Тогда я вспомнил, где я слышал похожий голос - "молодой", но совершенно не "звонкий"... потому что эта молодость - флейты, немного ручья, но не велосипедного
звонка.
Денис Вагин, Рязань, бывший басист Лилии Борисовой, которого мы когда-то в шутку сравнивали с помолодевшим Гребенщиковым.
"Такое синее небо Бывает лишь в мае. Мы глядим снизу вверх на него И растем."
Это называется "наивное искусство" - прошедшее полный круг, рождающееся из полной чашей выпитого и перемолотого абсурда взрослости.
Вот, например, у Дениса:
В этом доме так много свободы, В его стенах наши мечты. Их смешали с бетоном, гвоздями Распяли. Здесь будешь жить ты.
Проходи, не стесняйся, не бойся. Твоя крепость тебя защитит. На пороге дежурят соседи, Приемник на кухне молчит.
А вот у Константина Ионочкина:
Делал шаги, не боялся ошибок своих, Я не верил, что можно хоть что-то менять И не дать ответ, за что...
Штампованный
взрослый мир обрывается многоточием. Припев - "Жизнь моя с тобой не получилась..." - уже с макаревическими интонациями, без голоса, даже без издевки; так дети лет четырех рассказывают о том, что они "гоночные полицейские", или у них "утки полетят в прокурору" ("прокурора" - это "место, где курят"). Вернемся еще на шаг и внимательно рассмотрим место действия. Почти у всех песен, кроме "Жизни моей", "До свидания" и последней (на чужой английский текст) это пляж.
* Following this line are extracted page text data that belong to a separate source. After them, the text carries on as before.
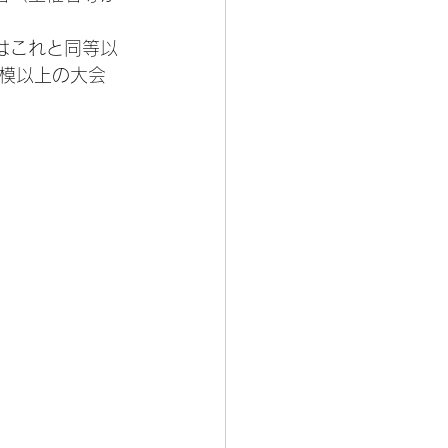
はこれと同等以
模以上の大会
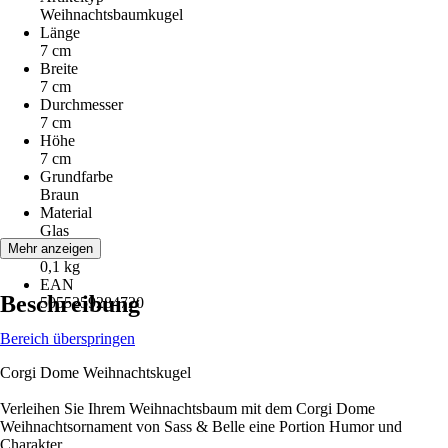
Weihnachtsbaumkugel
Länge
7 cm
Breite
7 cm
Durchmesser
7 cm
Höhe
7 cm
Grundfarbe
Braun
Material
Glas
Gewicht
Mehr anzeigen
0,1 kg
EAN
Beschreibung
5055259284720
Bereich überspringen
Corgi Dome Weihnachtskugel
Verleihen Sie Ihrem Weihnachtsbaum mit dem Corgi Dome
Weihnachtsornament von Sass & Belle eine Portion Humor und
Charakter.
С нами три гитары, Солнечное небо, Так нам будет проще Пересечь пространство, пересечь пространство
И туда... А мы туда...
Семантика пляжа в Традиции принципиально отлична от семантики берега. Берег - это Место Встречи ("к берегу спешат пароходы, к берегу бегут поезда...") - линия столкновения противоборствующих начал, Космоса (Суши) и Хаоса (Море); линия фронта.
Пляж совершенно мирен; это не линия "поперек", это линия "между", "ни-там-ни-тут". На пляже лежат, не будучи ориентированными в пространстве. На пляже происходят всякие "мистические" события, даже трагедии - но непредсказуемые; они проистекают не из моря и не с суши, но из полосы между морем и сушей. Именно так в "Тени акулы" Честертона появляется убийца с сачком и молотком; именно оттуда, по самой кромке прибоя, в "Once is not enough" (адекватного русского перевода не существует) приходит тень, уводящая главную героиню в пучину океана.
Через весь альбом сквозной нитью проходит идея "поймать ускользающее"; идея Дао, Среднего Пути, балансирования "между и между".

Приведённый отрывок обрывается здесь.